It's a public holiday here today so I'll try to find time to review this
tomorrow.
On Thu, May 18, 2023 at 10:25:11AM +0200, Christian Brauner wrote:
> On Wed, May 17, 2023 at 07:09:12PM -0500, Mike Christie wrote:
> > This patch allows the vhost and vhost_task code to use CLONE_THREAD,
> > CLONE_SIGHAND and CLONE_FILES. It's a RFC because I didn't do all the
> > normal testing, haven't coverted vsock and vdpa, and I know you guys
> > will not like the first patch. However, I think it better shows what
>
> Just to summarize the core idea behind my proposal is that no signal
> handling changes are needed unless there's a bug in the current way
> io_uring workers already work. All that should be needed is
> s/PF_IO_WORKER/PF_USER_WORKER/ in signal.c.
>
> If you follow my proposal than vhost and io_uring workers should almost
> collapse into the same concept. Specifically, io_uring workers and vhost
> workers should behave the same when it comes ot handling signals.
>
> See
> https://lore.kernel.org/lkml/20230518-kontakt-geduckt-25bab595f503@brauner
>
>
> > we need from the signal code and how we can support signals in the
> > vhost_task layer.
> >
> > Note that I took the super simple route and kicked off some work to
> > the system workqueue. We can do more invassive approaches:
> > 1. Modify the vhost drivers so they can check for IO completions using
> > a non-blocking interface. We then don't need to run from the system
> > workqueue and can run from the vhost_task.
> >
> > 2. We could drop patch 1 and just say we are doing a polling type
> > of approach. We then modify the vhost layer similar to #1 where we
> > can check for completions using a non-blocking interface and use
> > the vhost_task task.
>
> My preference would be to do whatever is the minimal thing now and has
> the least bug potential and is the easiest to review for us non-vhost
> experts. Then you can take all the time to rework and improve the vhost
> infra based on the possibilities that using user workers offers. Plus,
> that can easily happen in the next kernel cycle.
>
> Remember, that we're trying to fix a regression here. A regression on an
> unreleased kernel but still.
Just two more thoughts:
The following places currently check for PF_IO_WORKER:
arch/x86/include/asm/fpu/sched.h: !(current->flags & (PF_KTHREAD | PF_IO_WORKER))) {
arch/x86/kernel/fpu/context.h: if (WARN_ON_ONCE(current->flags & (PF_KTHREAD | PF_IO_WORKER)))
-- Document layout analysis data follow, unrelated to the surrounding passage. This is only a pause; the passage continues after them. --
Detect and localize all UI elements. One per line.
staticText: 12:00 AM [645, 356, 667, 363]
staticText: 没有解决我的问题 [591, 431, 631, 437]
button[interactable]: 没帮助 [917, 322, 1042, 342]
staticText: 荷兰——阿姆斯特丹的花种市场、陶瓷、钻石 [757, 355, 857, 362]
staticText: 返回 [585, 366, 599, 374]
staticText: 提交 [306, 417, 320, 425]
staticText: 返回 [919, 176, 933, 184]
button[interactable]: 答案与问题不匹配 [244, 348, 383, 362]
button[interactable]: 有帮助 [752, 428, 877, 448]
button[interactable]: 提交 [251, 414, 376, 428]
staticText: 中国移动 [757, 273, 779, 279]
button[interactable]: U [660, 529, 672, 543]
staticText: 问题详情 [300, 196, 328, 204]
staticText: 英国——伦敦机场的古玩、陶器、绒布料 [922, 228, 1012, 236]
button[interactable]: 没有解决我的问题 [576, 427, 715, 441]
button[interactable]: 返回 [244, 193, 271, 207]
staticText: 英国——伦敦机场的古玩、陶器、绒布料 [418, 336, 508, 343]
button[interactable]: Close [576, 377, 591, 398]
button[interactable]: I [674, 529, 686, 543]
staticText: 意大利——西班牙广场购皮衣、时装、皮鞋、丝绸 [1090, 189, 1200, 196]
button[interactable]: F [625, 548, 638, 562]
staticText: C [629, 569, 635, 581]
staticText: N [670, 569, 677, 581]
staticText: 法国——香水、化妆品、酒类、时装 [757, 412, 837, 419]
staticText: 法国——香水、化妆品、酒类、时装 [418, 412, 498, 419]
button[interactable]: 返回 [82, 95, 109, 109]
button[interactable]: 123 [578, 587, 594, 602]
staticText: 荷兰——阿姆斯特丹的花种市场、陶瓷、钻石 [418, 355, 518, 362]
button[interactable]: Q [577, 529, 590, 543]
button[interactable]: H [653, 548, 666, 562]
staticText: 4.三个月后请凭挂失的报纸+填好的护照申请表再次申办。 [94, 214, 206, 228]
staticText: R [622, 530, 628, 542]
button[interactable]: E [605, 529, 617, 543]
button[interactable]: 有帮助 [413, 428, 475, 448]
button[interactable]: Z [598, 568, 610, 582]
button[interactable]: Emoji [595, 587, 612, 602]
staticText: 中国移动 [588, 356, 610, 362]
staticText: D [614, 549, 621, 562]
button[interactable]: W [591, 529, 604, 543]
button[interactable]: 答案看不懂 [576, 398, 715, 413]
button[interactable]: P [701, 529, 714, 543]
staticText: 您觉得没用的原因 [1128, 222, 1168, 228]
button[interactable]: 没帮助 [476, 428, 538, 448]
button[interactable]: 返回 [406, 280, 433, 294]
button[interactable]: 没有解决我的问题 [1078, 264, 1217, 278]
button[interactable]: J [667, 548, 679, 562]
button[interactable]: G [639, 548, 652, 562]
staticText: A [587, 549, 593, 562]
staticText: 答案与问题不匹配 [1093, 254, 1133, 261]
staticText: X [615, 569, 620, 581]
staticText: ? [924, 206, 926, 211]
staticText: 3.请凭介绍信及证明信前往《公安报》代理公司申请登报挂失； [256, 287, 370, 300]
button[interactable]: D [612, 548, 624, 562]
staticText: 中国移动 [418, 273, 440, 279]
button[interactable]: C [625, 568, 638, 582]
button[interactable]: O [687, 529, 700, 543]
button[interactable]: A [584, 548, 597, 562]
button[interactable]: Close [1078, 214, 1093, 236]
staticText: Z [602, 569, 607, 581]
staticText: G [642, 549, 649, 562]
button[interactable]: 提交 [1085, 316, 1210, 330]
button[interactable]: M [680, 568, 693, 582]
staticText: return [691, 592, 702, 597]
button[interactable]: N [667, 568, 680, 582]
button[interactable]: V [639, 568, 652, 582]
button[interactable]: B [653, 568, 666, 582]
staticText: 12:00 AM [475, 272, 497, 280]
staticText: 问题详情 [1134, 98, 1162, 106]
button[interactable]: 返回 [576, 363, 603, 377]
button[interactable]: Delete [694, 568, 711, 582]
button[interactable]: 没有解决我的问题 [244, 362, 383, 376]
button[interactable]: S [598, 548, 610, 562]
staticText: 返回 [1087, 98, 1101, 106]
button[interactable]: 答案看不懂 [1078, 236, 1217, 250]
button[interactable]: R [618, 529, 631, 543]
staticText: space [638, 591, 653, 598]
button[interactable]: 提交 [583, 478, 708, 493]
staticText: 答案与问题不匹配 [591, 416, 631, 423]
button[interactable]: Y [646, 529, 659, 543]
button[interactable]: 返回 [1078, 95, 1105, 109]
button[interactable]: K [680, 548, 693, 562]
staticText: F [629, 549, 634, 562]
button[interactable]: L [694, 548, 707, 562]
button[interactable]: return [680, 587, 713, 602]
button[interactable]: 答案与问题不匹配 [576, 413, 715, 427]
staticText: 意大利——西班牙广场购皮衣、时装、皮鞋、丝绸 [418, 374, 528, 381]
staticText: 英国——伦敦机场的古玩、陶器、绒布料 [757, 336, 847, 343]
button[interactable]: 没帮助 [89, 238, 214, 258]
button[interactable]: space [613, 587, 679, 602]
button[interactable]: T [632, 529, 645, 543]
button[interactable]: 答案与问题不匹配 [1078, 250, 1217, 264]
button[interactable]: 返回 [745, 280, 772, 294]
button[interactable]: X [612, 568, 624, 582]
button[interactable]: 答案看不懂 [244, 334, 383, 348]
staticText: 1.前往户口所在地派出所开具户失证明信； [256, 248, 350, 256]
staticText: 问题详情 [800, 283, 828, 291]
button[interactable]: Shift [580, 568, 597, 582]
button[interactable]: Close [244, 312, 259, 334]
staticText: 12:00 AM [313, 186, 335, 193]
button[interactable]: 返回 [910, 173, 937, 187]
arch/x86/kernel/fpu/core.c: if (!(current->flags & (PF_KTHREAD | PF_IO_WORKER)) &&
Both PF_KTHREAD and PF_IO_WORKER don't need TIF_NEED_FPU_LOAD because
they never return to userspace. But that's not specific to
PF_IO_WORKERs. Please generalize this to just check for PF_USER_WORKER
via a simple s/PF_IO_WORKER/PF_USER_WORKER/g in these places.
Another thing, in the sched code we have hooks into sched_submit_work()
and sched_update_worker() specific to PF_IO_WORKERs. But again, I don't
think this needs to be special to PF_IO_WORKERS. This might be
generally useful for PF_USER_WORKER. So we should probably generalize
this and have a generic user_worker_sleeping() and user_worker_running()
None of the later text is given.